--- START ---

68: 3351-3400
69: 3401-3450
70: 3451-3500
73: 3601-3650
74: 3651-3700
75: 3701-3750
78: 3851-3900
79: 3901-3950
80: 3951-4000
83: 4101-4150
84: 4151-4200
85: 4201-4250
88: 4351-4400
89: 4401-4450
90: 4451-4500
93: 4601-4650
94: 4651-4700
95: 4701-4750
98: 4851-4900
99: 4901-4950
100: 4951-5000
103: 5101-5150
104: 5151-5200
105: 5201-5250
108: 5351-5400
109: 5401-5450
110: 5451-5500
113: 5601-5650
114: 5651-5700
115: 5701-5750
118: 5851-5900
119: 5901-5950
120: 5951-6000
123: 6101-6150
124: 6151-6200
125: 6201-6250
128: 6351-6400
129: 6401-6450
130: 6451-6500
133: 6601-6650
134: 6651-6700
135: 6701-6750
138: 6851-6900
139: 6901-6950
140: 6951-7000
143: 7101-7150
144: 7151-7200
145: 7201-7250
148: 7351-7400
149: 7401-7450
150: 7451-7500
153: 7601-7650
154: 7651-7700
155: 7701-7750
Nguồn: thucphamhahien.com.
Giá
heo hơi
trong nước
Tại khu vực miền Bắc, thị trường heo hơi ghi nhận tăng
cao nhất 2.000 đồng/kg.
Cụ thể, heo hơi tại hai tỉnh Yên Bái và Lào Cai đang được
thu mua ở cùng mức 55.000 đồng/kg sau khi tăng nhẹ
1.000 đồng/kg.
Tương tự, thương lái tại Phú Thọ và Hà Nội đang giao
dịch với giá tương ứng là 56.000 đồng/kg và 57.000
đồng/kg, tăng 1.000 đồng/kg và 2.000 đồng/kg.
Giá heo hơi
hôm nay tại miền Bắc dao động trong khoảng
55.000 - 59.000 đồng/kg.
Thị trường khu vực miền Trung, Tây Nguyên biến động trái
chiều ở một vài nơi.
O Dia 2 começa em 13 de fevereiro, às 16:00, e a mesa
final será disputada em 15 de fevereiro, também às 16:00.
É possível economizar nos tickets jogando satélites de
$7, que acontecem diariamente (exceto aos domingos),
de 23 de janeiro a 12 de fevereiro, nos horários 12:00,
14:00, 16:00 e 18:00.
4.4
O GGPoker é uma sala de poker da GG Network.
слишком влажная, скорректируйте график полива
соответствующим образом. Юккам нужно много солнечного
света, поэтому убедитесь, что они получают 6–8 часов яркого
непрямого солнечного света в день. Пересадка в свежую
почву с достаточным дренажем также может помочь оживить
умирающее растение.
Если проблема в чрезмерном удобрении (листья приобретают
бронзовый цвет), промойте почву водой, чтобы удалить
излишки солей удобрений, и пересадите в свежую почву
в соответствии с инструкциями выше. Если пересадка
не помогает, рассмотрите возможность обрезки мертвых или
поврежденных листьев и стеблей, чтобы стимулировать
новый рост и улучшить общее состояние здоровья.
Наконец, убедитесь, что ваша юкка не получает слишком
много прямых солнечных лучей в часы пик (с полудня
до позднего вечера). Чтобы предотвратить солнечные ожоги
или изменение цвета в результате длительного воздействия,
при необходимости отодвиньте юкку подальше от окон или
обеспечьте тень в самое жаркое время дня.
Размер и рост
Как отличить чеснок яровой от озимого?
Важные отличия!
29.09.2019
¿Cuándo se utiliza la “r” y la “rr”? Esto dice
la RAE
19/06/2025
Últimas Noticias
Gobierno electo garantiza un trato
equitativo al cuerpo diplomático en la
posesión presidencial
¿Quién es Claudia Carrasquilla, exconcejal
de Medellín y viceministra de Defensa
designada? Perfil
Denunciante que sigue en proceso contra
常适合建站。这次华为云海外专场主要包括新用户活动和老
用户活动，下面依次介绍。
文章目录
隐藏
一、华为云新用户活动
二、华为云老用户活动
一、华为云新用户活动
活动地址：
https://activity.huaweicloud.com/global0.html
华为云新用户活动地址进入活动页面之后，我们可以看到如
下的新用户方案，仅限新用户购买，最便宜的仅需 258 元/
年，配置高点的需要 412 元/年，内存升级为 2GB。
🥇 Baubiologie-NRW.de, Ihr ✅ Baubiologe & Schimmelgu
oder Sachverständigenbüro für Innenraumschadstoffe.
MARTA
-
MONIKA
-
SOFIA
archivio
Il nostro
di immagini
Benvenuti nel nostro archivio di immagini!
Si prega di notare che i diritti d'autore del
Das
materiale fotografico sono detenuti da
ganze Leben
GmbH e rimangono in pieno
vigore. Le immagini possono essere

--- END ---
--- START ---

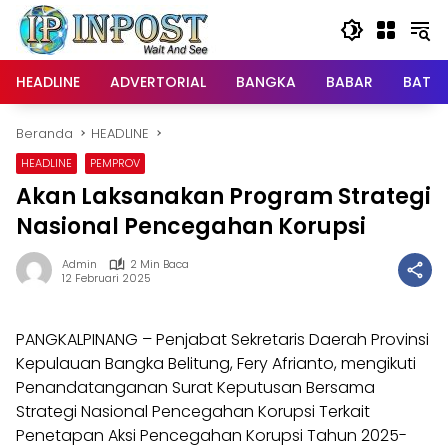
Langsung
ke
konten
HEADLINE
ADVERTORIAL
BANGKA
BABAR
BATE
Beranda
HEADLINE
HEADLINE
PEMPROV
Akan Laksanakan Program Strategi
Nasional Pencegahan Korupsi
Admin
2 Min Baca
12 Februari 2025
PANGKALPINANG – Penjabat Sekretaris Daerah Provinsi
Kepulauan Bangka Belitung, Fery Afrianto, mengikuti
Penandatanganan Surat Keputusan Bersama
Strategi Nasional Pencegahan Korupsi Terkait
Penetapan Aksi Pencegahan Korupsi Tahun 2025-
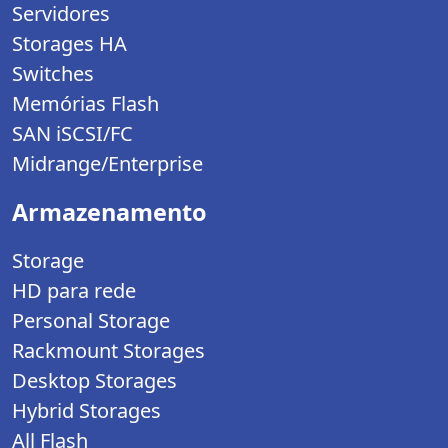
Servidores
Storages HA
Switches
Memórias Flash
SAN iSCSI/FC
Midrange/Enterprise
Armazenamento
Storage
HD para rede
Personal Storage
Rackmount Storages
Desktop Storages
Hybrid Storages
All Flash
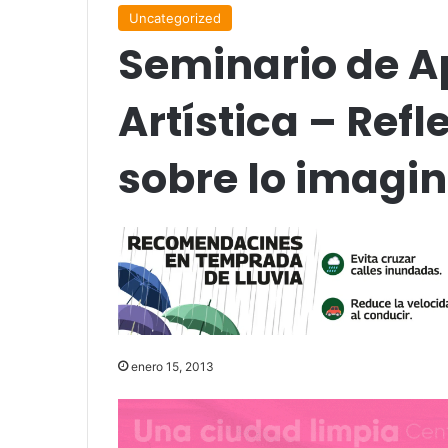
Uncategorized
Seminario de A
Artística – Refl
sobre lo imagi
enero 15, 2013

--- END ---
--- START ---

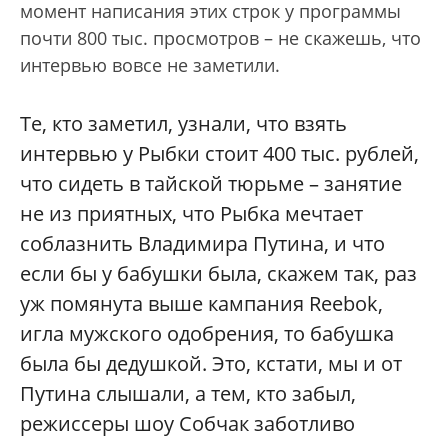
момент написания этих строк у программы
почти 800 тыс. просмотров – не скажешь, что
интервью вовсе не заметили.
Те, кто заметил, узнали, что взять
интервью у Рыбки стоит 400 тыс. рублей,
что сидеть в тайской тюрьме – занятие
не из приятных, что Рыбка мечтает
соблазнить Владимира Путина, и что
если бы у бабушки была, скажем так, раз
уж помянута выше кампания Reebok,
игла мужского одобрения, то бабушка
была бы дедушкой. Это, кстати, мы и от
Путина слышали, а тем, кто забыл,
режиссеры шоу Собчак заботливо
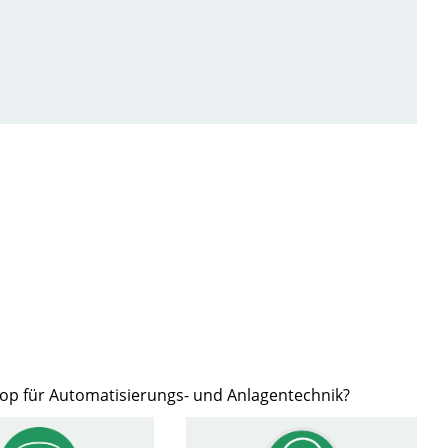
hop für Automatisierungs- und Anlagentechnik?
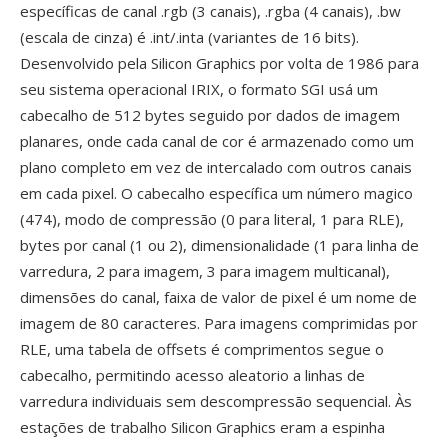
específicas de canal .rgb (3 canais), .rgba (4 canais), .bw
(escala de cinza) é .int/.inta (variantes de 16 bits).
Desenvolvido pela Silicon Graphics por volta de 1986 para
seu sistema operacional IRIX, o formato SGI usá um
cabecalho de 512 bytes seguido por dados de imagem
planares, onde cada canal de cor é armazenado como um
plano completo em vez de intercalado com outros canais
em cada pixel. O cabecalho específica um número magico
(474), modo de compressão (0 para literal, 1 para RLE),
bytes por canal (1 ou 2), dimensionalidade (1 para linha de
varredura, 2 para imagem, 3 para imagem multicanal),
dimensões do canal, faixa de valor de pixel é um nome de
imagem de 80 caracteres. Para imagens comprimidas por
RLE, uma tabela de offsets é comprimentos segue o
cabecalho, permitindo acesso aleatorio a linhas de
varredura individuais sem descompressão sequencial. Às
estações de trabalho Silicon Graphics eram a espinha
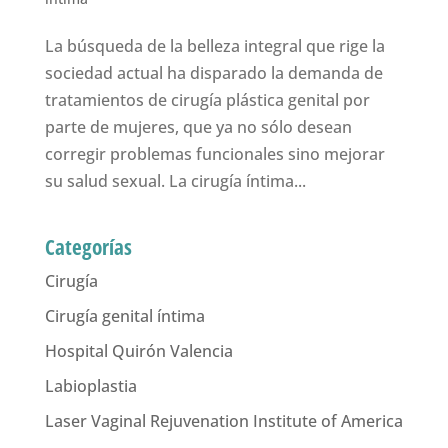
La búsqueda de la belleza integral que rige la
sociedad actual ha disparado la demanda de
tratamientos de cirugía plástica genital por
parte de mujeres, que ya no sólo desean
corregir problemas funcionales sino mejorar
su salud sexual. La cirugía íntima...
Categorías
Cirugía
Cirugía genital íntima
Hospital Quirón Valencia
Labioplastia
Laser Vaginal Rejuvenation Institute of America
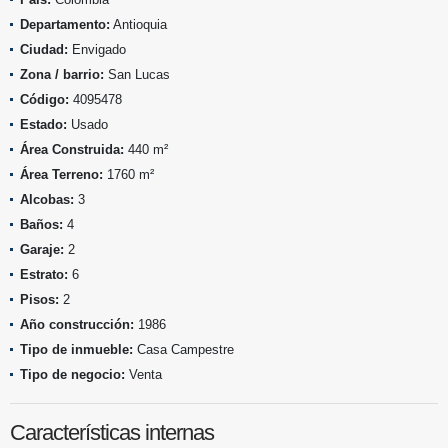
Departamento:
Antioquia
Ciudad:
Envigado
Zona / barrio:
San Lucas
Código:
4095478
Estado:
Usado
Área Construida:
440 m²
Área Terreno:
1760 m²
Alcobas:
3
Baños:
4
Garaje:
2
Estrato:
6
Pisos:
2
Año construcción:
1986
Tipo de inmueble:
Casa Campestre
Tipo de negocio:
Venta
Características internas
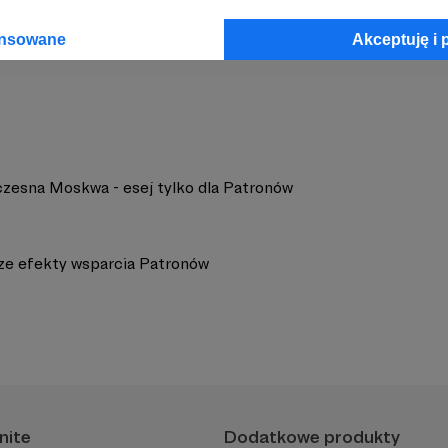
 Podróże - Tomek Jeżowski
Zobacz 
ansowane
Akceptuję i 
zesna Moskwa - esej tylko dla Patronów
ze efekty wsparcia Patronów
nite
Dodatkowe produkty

--- END ---

Show the lines of the records that include the string "много".

» ANSWER BOX:
соответствующим образом. Юккам нужно много солнечного
много прямых солнечных лучей в часы пик (с полудня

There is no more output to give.